Lack of association between infection and onset of polymyalgia rheumatica.

J Rheumatol

Department of Rheumatology, Hospital Príncipes de España, Ciudad Sanitaria y Universitaria de Bellvitge, Hospitalet de Llobregat, Barcelona, Spain.

Published: April 2000

Objective: The etiology of giant cell arteritis (GCA) is unknown, but its sudden onset and the wide variation in incidence reported from various parts of the world suggest a genetic predisposition and/or the influence of environmental factors, such as infectious agents or a seasonal effect. We analyzed the influence of season on GCA in our area over the period 1985-97, as well as the possible association between infection and onset.

Methods: Retrospective study of 143 cases of GCA diagnosed from 1985 to 1997. To evaluate seasonal variation in disease onset, the month of onset of the first symptoms related to GCA was used to calculate season-specific incidence rates. Differences between season incidence rates were assessed by chi-square test. To test for an association between infection and GCA onset, we considered only infections that occurred within 2 months before the onset of disease. Because of the difficulty in determining whether an infection was present using only the clinical and laboratory data recorded in patients' medical charts, we categorized the likelihood of patients having infection into 3 groups: no infection, probable infection, and definite infection.
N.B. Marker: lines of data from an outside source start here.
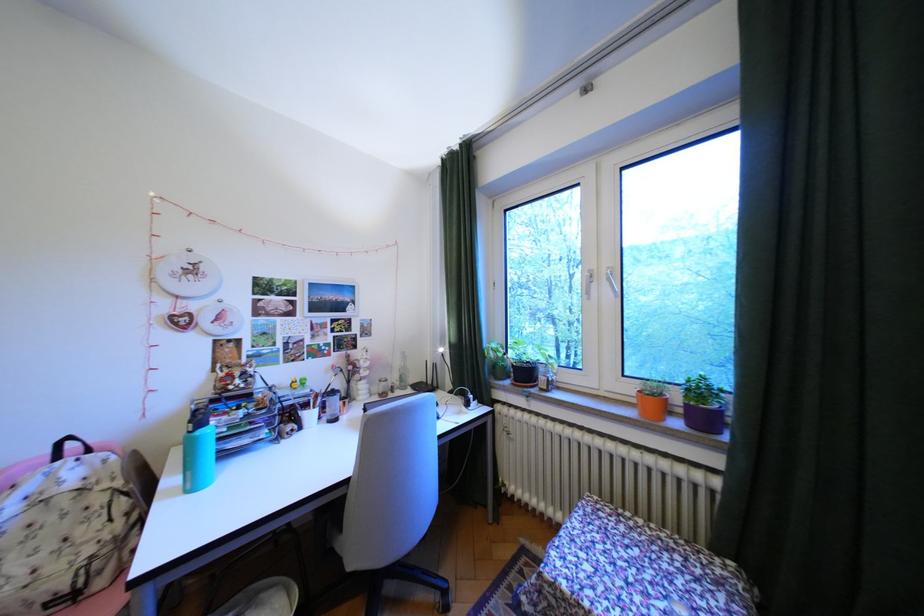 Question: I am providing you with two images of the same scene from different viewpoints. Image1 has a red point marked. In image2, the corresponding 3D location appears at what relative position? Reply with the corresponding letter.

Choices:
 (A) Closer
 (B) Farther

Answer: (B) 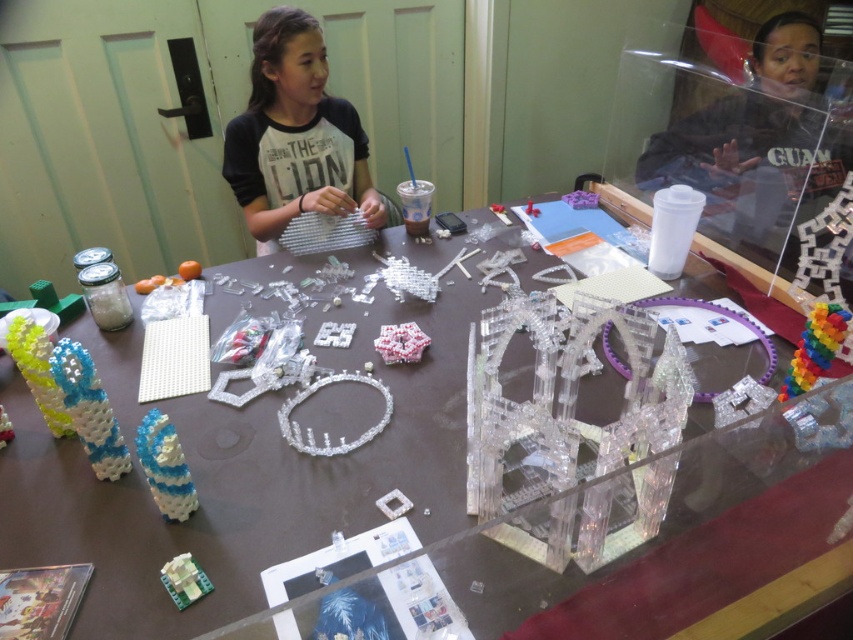 You are a participant in the activity and want to place a new piece on the translucent plastic cube at center. Can you reach it directly from your current position at the clear plastic table at center?

The clear plastic table at center is closer to the viewer than the translucent plastic cube at center, so yes, you can reach the translucent plastic cube at center from the clear plastic table at center as it is further away but within reach.

You are a guest in the room and want to place a small object on the clear plastic table at center without it falling off. Considering the position of the matte black shirt at upper center, where should you place the object?

Answer: You should place the small object on the clear plastic table at center away from the edge nearest the matte black shirt at upper center to prevent it from falling off, as the table is positioned under the shirt, which might obstruct items placed near that edge.

You have a rectangular box that is 20 cm wide. You need to place both the clear plastic table at center and the rainbow plastic toy at right inside it. Can you fit both items side by side without overlapping?

The clear plastic table at center is wider than the rainbow plastic toy at right. Since the box is only 20 cm wide, if the combined width of both items exceeds 20 cm, they won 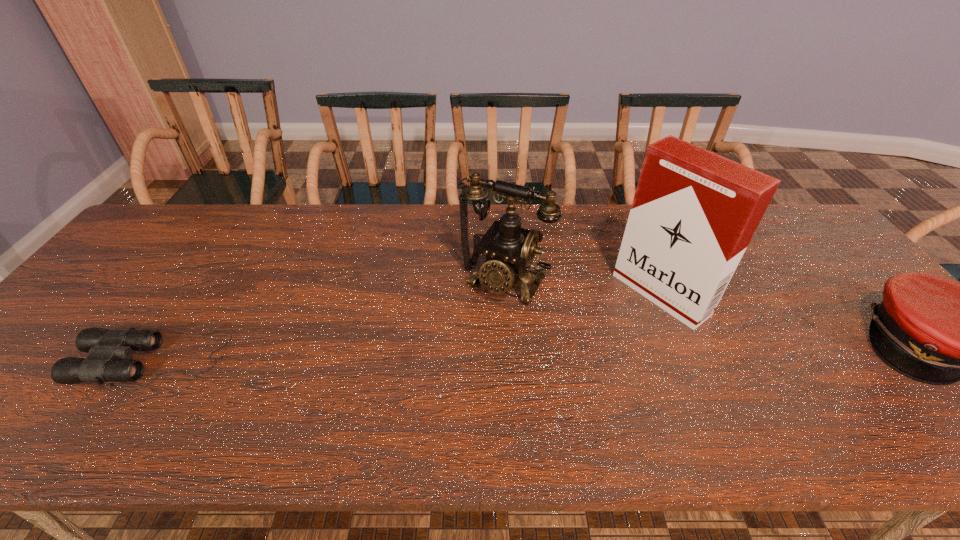 You are a GUI agent. You are given a task and a screenshot of the screen. Output one action in this format:
    pyautogui.click(x=<x>, y=<y>)
    Task: Click on the free space between the cigarette_case and the shortest object
    The width and height of the screenshot is (960, 540).
    Given the screenshot: What is the action you would take?
    pyautogui.click(x=408, y=327)

Point out which object is positioned as the second nearest to the shortest object. Please provide its 2D coordinates. Your answer should be formatted as a tuple, i.e. [(x, y)], where the tuple contains the x and y coordinates of a point satisfying the conditions above.

[(694, 212)]

At what (x,y) coordinates should I click in order to perform the action: click on object that stands as the second closest to the telephone. Please return your answer as a coordinate pair (x, y). The image size is (960, 540). Looking at the image, I should click on (106, 347). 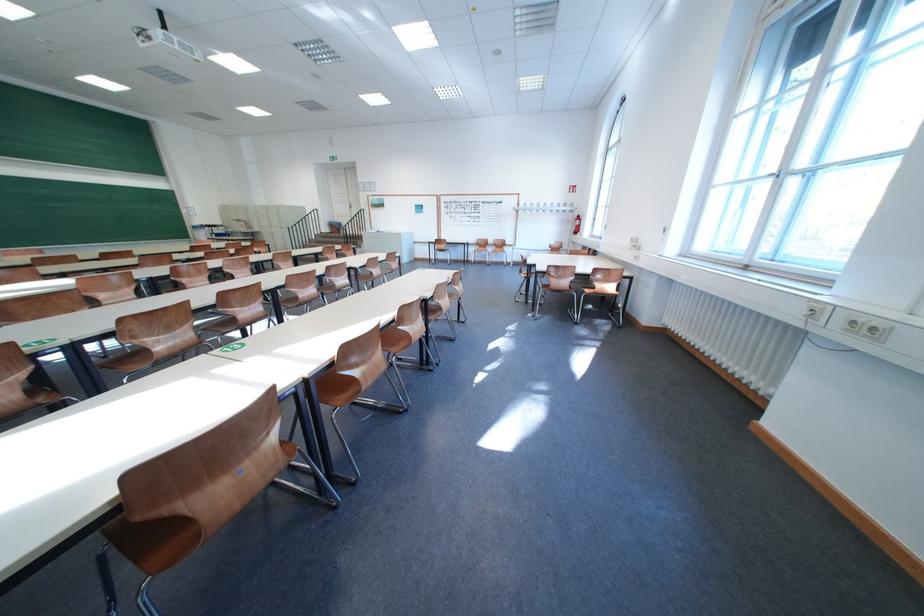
Results: Between 1985 and 1997 (both years included), a total of 143 patients (88 women, 55 men) were diagnosed with GCA. Of these, 85 had isolated polymyalgia rheumatica (PMR), 22 had temporal arteritis (TA) without PMR, and 36 had PMR associated with TA. The main clinical features in our population were similar to those reported in other studies. We found no seasonal variation in disease onset during the 13 year period. Moreover, only one (0.7%) of 143 patients was categorized as a probable infection, whereas definite infection was not observed in any case. From these results, the hypothesis of an infectious cause for GCA seems highly improbable.

Conclusion: We were unable to observe a seasonal pattern or an association between infection and the onset of GCA.